New butterfly lands here

While I was making a periodic check of the preserve, I took a break to do some butterflying.

In a area along the  north fire lane that is shaded by Poinciana trees, I saw a flash of brown that I  photographed. It was a Three-Spotted Skipper, a species formerly restricted to south Florida that has been appearing here more regularly.

Saturday, June 25, 2016

Blooms everywhere in the preserve

Spring is gradually becoming more colorful at the preserve.

Prickly Pear, Britton's Beargrass, Gallberry and more are blooming now.
I also have found the earlier infestation of Praxelis clematidea  that has arrived perhaps via the fire lane mowing. I have not seen the species outside of the fire lane.
Cogon Grass is spreading in the northwest fire lane from off site and a portion of the site outside the fence.

New moth for site, national database

I recently was able to go mothing in between rainy evenings and unfavorable moon phases.

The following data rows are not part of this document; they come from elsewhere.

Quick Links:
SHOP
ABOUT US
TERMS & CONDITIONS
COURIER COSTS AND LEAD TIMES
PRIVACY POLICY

Activity has been pretty slow lately, but I did make a good find.
My light attracted a moth called Monoleuca erectifascia (it doesn't have a common name). It was the 638th confirmed moth species of Polk County and the first confirmed record for North America on the Butterflies and Moths of North America database. 

Wednesday, April 6, 2016

Lupine finally in bloom

The mature Scrub Lupine plants, including one of the volunteers, are finally blooming
and a few people may come out to see them and photograph them.

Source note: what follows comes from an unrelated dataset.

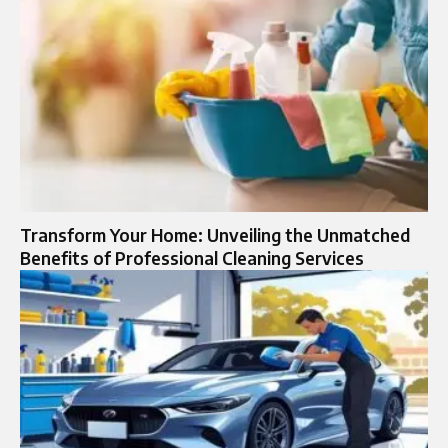
Transform Your Home: Unveiling the Unmatched
Benefits of Professional Cleaning Services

There have been comments about the late blooming, but looking back on the limited time they've been here it appears the bloom times have varied quite a bit from year to year, starting as early as mid-March and one year some plants didn't bloom until late April or early May.

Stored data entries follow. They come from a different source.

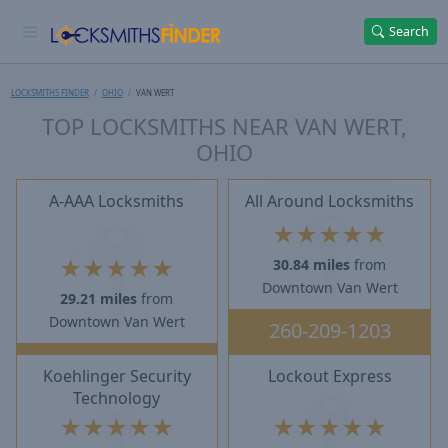
Search
LOCKSMITHS FINDER
OHIO
VAN WERT
TOP LOCKSMITHS NEAR VAN WERT,
OHIO
A-AAA Locksmiths
All Around Locksmiths
★
★
★
★
★
★
★
★
★
★
30.84 miles
from
Downtown Van Wert
29.21 miles
from
Downtown Van Wert
260-209-1203
Koehlinger Security
Lockout Express
Technology
★
★
★
★
★
★
★
★
★
★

The Sand Skinks are becoming more active and some other plants are starting to bloom such as Sand Lace and Pine Catch-Fly.

Thursday, March 31, 2016

South tract paths are future fire lanes, FWC says

I received an answer that the clearing was, as I suspected, part of the management  plan and not something else.
I was told it is a prelude to a future prescribed fire.
The site has never been burned in modern times and has fewer open areas than the north tract.
It has different vegetation, too.
The only good patch of Rosemary, which will regenerate after the fire, is in the south tract. So is most of the Polygonella basiramia, though most of it's in the north fire lane next to Stewart Auto Repair.
According to some FNAI data I received when I first started volunteering, there's an old (1950s) record for Carter's Warea on this section. Perhaps the fire will bring it out if the seed bank is still here.
On the other hand, there is no Bonamia grandiflora and very little Nolina brittonia in this section, at least in its unburned state.
This site appears to have a much larger population of Polyphylla starkae than the north tract, but that impression is based solely on one year's  incidental observation. 

Friday, March 25, 2016

You CAN get there from here

Last year I discovered a path that was cleared through the south tract.
I asked about it and was told it was a mistake and would not recur.
That was then, this is now.
While I was leading a field trip last weekend, I discovered not only had the trail been recleared, but additional trails had been cleared to connect to various points along the four fire lanes.
I have not had a chance to learn the purpose, though it seems this is part of some kind of new management strategy.
I guess I was most amazed that someone the equipment missed an interesting pile of concrete debris that lies in the general area where some of the paths cross in the northeast section of the south tract.
I found a few pieces of litter that I had not encountered before. I'll return to collect them and probably mine the windrows that were piled up from the last fire lane work.
If nothing else, this makes monitoring the site somewhat easier.

Wednesday, March 9, 2016

The preserve is getting visitors

Visitors are rare here.
So,  whenever they do select this site, I like to be a good host.
On the eve of the spring equinox, some friends from the Suncoast Chapter of the Florida Native Plant Society are coming to visit.
I had been invited to speak to this group last year about the Scrub Lupine recovery efforts and related topics.
I hope flowering plants are a little more in evidence by then, but I expect they'll enjoy the opportunity to visit and explore a new natural area.